## [TASK DIRECTIONS]
Every word in the data below belongs in your copy, exactly as given; the pictures do not.

## [DATA SUPPLIED]
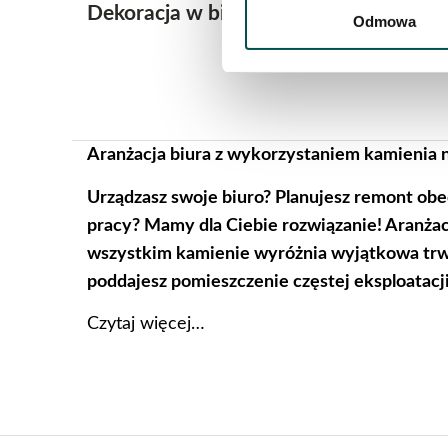
Dekoracja w biurze – Onyx Yellow
Odmowa
Aranżacja biura z wykorzystaniem kamienia 
Urządzasz swoje biuro? Planujesz remont obe
pracy? Mamy dla Ciebie rozwiązanie! Aranżac
wszystkim kamienie wyróżnia wyjątkowa trwał
poddajesz pomieszczenie częstej eksploatac
Czytaj więcej…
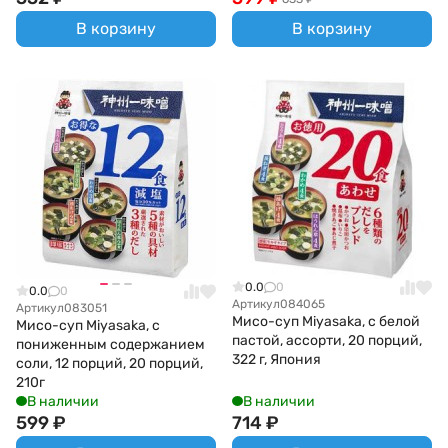
В корзину
В корзину
0.0
0
0.0
0
Артикул
084065
Артикул
083051
Мисо-суп Miyasaka, с белой
Мисо-суп Miyasaka, с
пастой, ассорти, 20 порций,
пониженным содержанием
322 г, Япония
соли, 12 порций, 20 порций,
210г
В наличии
В наличии
599
₽
714
₽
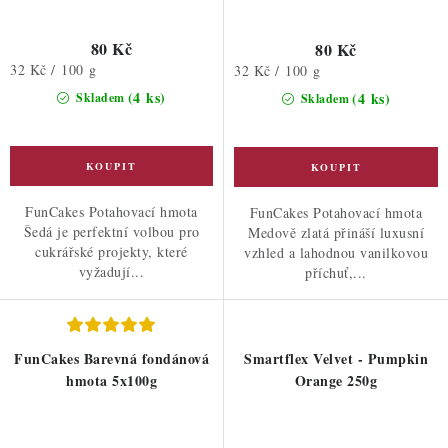
80 Kč
80 Kč
Měrná
32 Kč / 100 g
Měrná
32 Kč / 100 g
cena:
cena:
(4 ks)
(4 ks)
Skladem
Skladem
FunCakes Potahovací hmota
FunCakes Potahovací hmota
Šedá je perfektní volbou pro
Medově zlatá přináší luxusní
cukrářské projekty, které
vzhled a lahodnou vanilkovou
vyžadují...
příchuť,...
FunCakes Barevná fondánová
Smartflex Velvet - Pumpkin
hmota 5x100g
Orange 250g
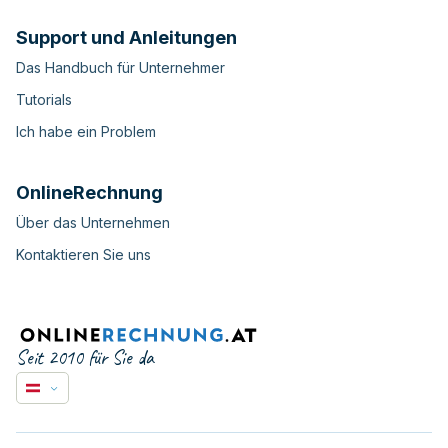
Support und Anleitungen
Das Handbuch für Unternehmer
Tutorials
Ich habe ein Problem
OnlineRechnung
Über das Unternehmen
Kontaktieren Sie uns
Seit 2010 für Sie da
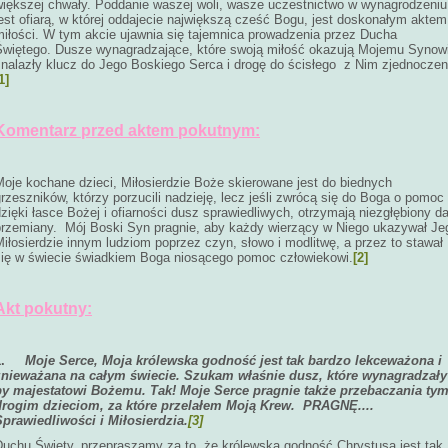
większej chwały. Poddanie waszej woli, wasze uczestnictwo w wynagrodzeniu
est ofiarą, w której oddajecie największą cześć Bogu, jest doskonałym aktem
miłości. W tym akcie ujawnia się tajemnica prowadzenia przez Ducha
Świętego. Dusze wynagradzające, które swoją miłość okazują Mojemu Synowi
znalazły klucz do Jego Boskiego Serca i drogę do ścisłego z Nim zjednoczen
1]
Komentarz przed aktem pokutnym:
Moje kochane dzieci, Miłosierdzie Boże skierowane jest do biednych
rzeszników, którzy porzucili nadzieję, lecz jeśli zwrócą się do Boga o pomoc
zięki łasce Bożej i ofiarności dusz sprawiedliwych, otrzymają niezgłębiony da
przemiany. Mój Boski Syn pragnie, aby każdy wierzący w Niego ukazywał Je
iłosierdzie innym ludziom poprzez czyn, słowo i modlitwę, a przez to stawał
się w świecie świadkiem Boga niosącego pomoc człowiekowi.
[2]
Akt pokutny:
1.
Moje Serce, Moja królewska godność jest tak bardzo lekceważona i
znieważana na całym świecie. Szukam właśnie dusz, które wynagradzały
by majestatowi Bożemu. Tak! Moje Serce pragnie także przebaczania ty
drogim dzieciom, za które przelałem Moją Krew. PRAGNĘ....
Sprawiedliwości i Miłosierdzia.
[3]
Duchu Święty, przepraszamy za to, że królewska godność Chrystusa jest tak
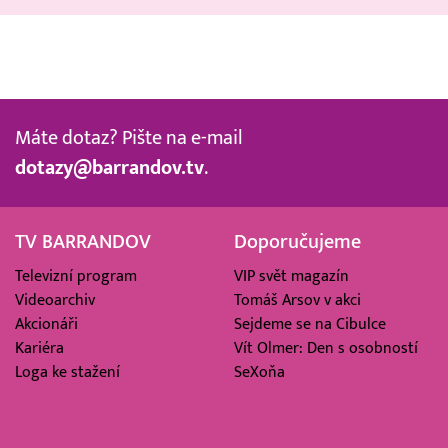
Máte dotaz? Pište na e-mail
dotazy@barrandov.tv
.
TV BARRANDOV
Doporučujeme
Televizní program
VIP svět magazín
Videoarchiv
Tomáš Arsov v akci
Akcionáři
Sejdeme se na Cibulce
Kariéra
Vít Olmer: Den s osobností
Loga ke stažení
SeXoňa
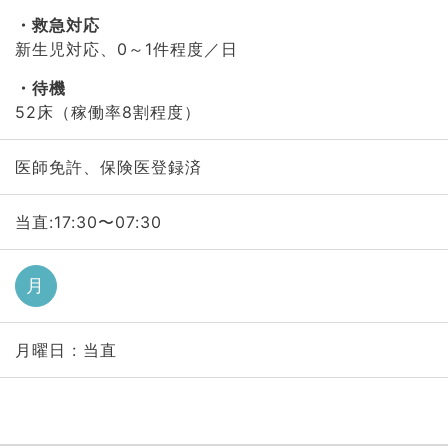
救急対応
新生児対応、0～1件程度／日
待機
52床（稼働率8割程度）
医師免許、保険医登録済
当直:17:30〜07:30
月
月曜日 : 当直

## [FINISHED TASK]
Dekoracja w biurze – Onyx Yellow
Odmowa
Aranżacja biura z wykorzystaniem kamienia 
Urządzasz swoje biuro? Planujesz remont obe
pracy? Mamy dla Ciebie rozwiązanie! Aranżac
wszystkim kamienie wyróżnia wyjątkowa trwał
poddajesz pomieszczenie częstej eksploatac
Czytaj więcej…
В корзину
В корзину
0.0
0
0.0
0
Артикул
084065
Артикул
083051
Мисо-суп Miyasaka, с белой
Мисо-суп Miyasaka, с
пастой, ассорти, 20 порций,
пониженным содержанием
322 г, Япония
соли, 12 порций, 20 порций,
210г
В наличии
В наличии
599
₽
714
₽
80 Kč
80 Kč
Měrná
32 Kč / 100 g
Měrná
32 Kč / 100 g
cena:
cena:
(4 ks)
(4 ks)
Skladem
Skladem
FunCakes Potahovací hmota
FunCakes Potahovací hmota
Šedá je perfektní volbou pro
Medově zlatá přináší luxusní
cukrářské projekty, které
vzhled a lahodnou vanilkovou
vyžadují...
příchuť,...
FunCakes Barevná fondánová
Smartflex Velvet - Pumpkin
hmota 5x100g
Orange 250g
Support und Anleitungen
Das Handbuch für Unternehmer
Tutorials
Ich habe ein Problem
OnlineRechnung
Über das Unternehmen
Kontaktieren Sie uns
Seit 2010 für Sie da
większej chwały. Poddanie waszej woli, wasze uczestnictwo w wynagrodzeniu
est ofiarą, w której oddajecie największą cześć Bogu, jest doskonałym aktem
miłości. W tym akcie ujawnia się tajemnica prowadzenia przez Ducha
Świętego. Dusze wynagradzające, które swoją miłość okazują Mojemu Synowi
znalazły klucz do Jego Boskiego Serca i drogę do ścisłego z Nim zjednoczen
1]
Komentarz przed aktem pokutnym:
Moje kochane dzieci, Miłosierdzie Boże skierowane jest do biednych
rzeszników, którzy porzucili nadzieję, lecz jeśli zwrócą się do Boga o pomoc
zięki łasce Bożej i ofiarności dusz sprawiedliwych, otrzymają niezgłębiony da
przemiany. Mój Boski Syn pragnie, aby każdy wierzący w Niego ukazywał Je
iłosierdzie innym ludziom poprzez czyn, słowo i modlitwę, a przez to stawał
się w świecie świadkiem Boga niosącego pomoc człowiekowi.
[2]
Akt pokutny:
1.
Moje Serce, Moja królewska godność jest tak bardzo lekceważona i
znieważana na całym świecie. Szukam właśnie dusz, które wynagradzały
by majestatowi Bożemu. Tak! Moje Serce pragnie także przebaczania ty
drogim dzieciom, za które przelałem Moją Krew. PRAGNĘ....
Sprawiedliwości i Miłosierdzia.
[3]
Duchu Święty, przepraszamy za to, że królewska godność Chrystusa jest tak
Máte dotaz? Pište na e-mail
dotazy@barrandov.tv
.
TV BARRANDOV
Doporučujeme
Televizní program
VIP svět magazín
Videoarchiv
Tomáš Arsov v akci
Akcionáři
Sejdeme se na Cibulce
Kariéra
Vít Olmer: Den s osobností
Loga ke stažení
SeXoňa
救急対応
新生児対応、0～1件程度／日
待機
52床（稼働率8割程度）
医師免許、保険医登録済
当直:17:30〜07:30
月
月曜日 : 当直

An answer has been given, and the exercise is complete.